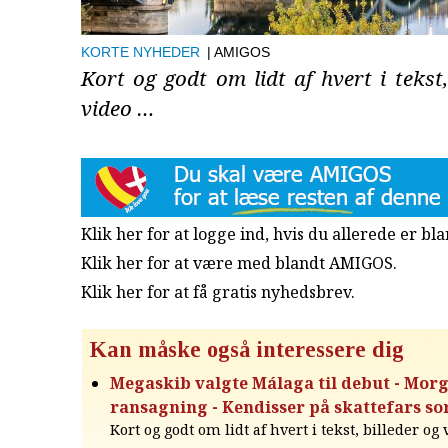
KORTE NYHEDER
| AMIGOS
Kort og godt om lidt af hvert i tekst,
video …
Klik her for at logge ind, hvis du allerede er b
Klik her for at være med blandt AMIGOS.
Klik her for at få gratis nyhedsbrev
.
Kan måske også interessere dig
Megaskib valgte Málaga til debut - Morg
ransagning - Kendisser på skattefars sor
Kort og godt om lidt af hvert i tekst, billeder og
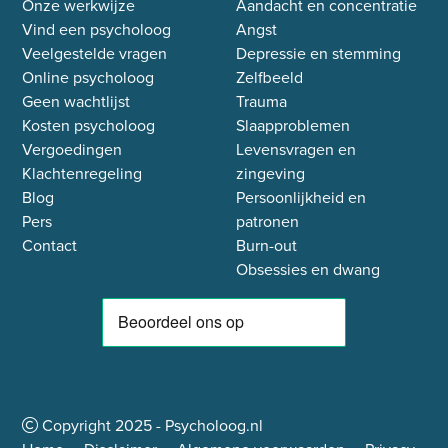
Onze werkwijze
Aandacht en concentratie
Vind een psycholoog
Angst
Veelgestelde vragen
Depressie en stemming
Online psycholoog
Zelfbeeld
Geen wachtlijst
Trauma
Kosten psycholoog
Slaapproblemen
Vergoedingen
Levensvragen en
Klachtenregeling
zingeving
Blog
Persoonlijkheid en
Pers
patronen
Contact
Burn-out
Obsessies en dwang
Copyright
2025
- Psycholoog.nl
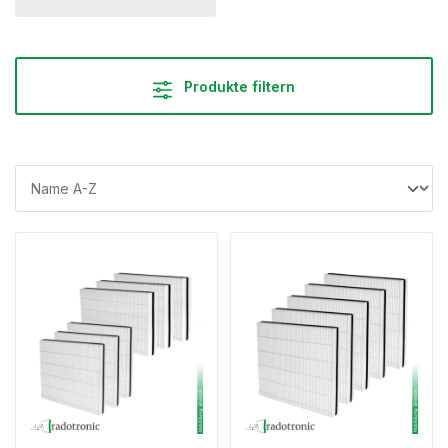
Produkte filtern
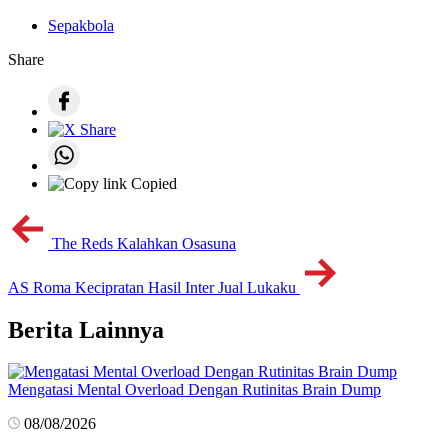
Sepakbola
Share
Copied
The Reds Kalahkan Osasuna
AS Roma Kecipratan Hasil Inter Jual Lukaku
Berita Lainnya
Mengatasi Mental Overload Dengan Rutinitas Brain Dump
08/08/2026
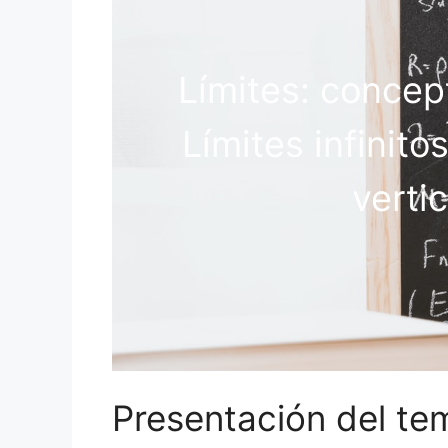
Límites: concept
Límites infinito
vertic
Presentación del te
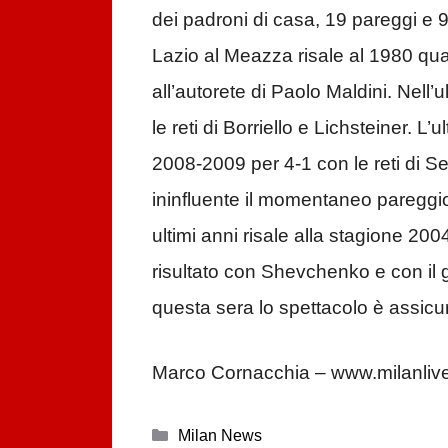
dei padroni di casa, 19 pareggi e 9 v
Lazio al Meazza risale al 1980 qua
all’autorete di Paolo Maldini. Nell’
le reti di Borriello e Lichsteiner. 
2008-2009 per 4-1 con le reti di S
ininfluente il momentaneo pareggio
ultimi anni risale alla stagione 2004
risultato con Shevchenko e con il
questa sera lo spettacolo è assicu
Marco Cornacchia – www.milanlive
Categorie
Milan News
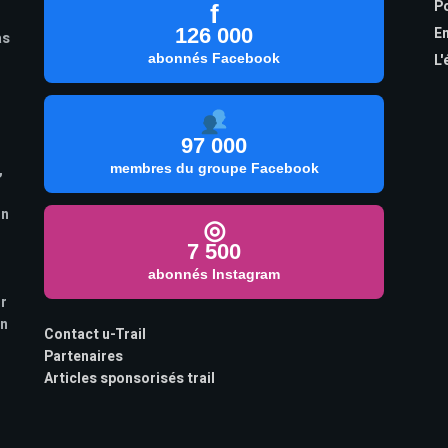
Po
f
126 000
En
as
abonnés Facebook
L'
97 000
,
membres du groupe Facebook
on
◎
7 500
abonnés Instagram
ur
on
Contact u-Trail
Partenaires
Articles sponsorisés trail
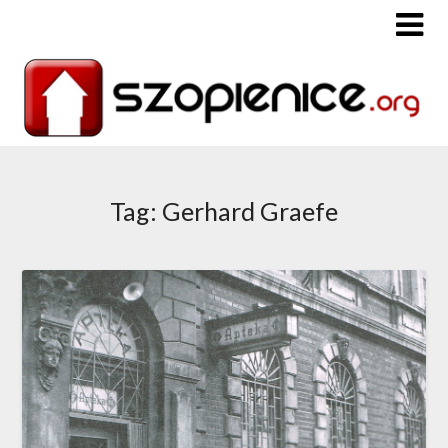
Tag: Gerhard Graefe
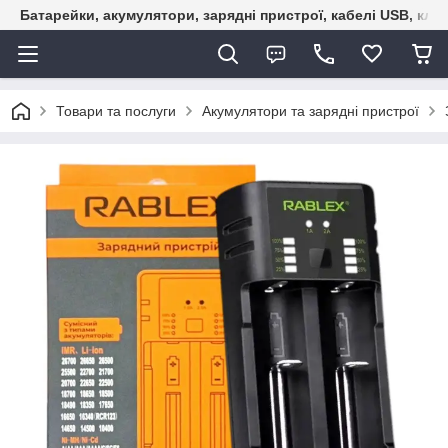
Батарейки, акумулятори, зарядні пристрої, кабелі USB, кле
Товари та послуги
Акумулятори та зарядні пристрої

+---+

■ **WHAT IS BEING ASKED**
Could you reproduce every record above exactly, leaving out any pictures?

■ **WRITTEN ANSWER**
KORTE NYHEDER
| AMIGOS
Kort og godt om lidt af hvert i tekst,
video …
Klik her for at logge ind, hvis du allerede er b
Klik her for at være med blandt AMIGOS.
Klik her for at få gratis nyhedsbrev
.
Kan måske også interessere dig
Megaskib valgte Málaga til debut - Morg
ransagning - Kendisser på skattefars sor
Kort og godt om lidt af hvert i tekst, billeder og
Onze werkwijze
Aandacht en concentratie
Vind een psycholoog
Angst
Veelgestelde vragen
Depressie en stemming
Online psycholoog
Zelfbeeld
Geen wachtlijst
Trauma
Kosten psycholoog
Slaapproblemen
Vergoedingen
Levensvragen en
Klachtenregeling
zingeving
Blog
Persoonlijkheid en
Pers
patronen
Contact
Burn-out
Obsessies en dwang
Copyright
2025
- Psycholoog.nl
Produkte filtern
Sepakbola
Share
Copied
The Reds Kalahkan Osasuna
AS Roma Kecipratan Hasil Inter Jual Lukaku
Berita Lainnya
Mengatasi Mental Overload Dengan Rutinitas Brain Dump
08/08/2026
Límites: concept
Límites infinito
vertic
Presentación del te
dei padroni di casa, 19 pareggi e 9 v
Lazio al Meazza risale al 1980 qua
all’autorete di Paolo Maldini. Nell’
le reti di Borriello e Lichsteiner. 
2008-2009 per 4-1 con le reti di S
ininfluente il momentaneo pareggio
ultimi anni risale alla stagione 2004
risultato con Shevchenko e con il
questa sera lo spettacolo è assicu
Marco Cornacchia – www.milanlive
Categorie
Milan News
Po
f
126 000
En
as
abonnés Facebook
L'
97 000
,
membres du groupe Facebook
on
◎
7 500
abonnés Instagram
ur
on
Contact u-Trail
Partenaires
Articles sponsorisés trail
Tag: Gerhard Graefe
Батарейки, акумулятори, зарядні пристрої, кабелі USB, кле
Товари та послуги
Акумулятори та зарядні пристрої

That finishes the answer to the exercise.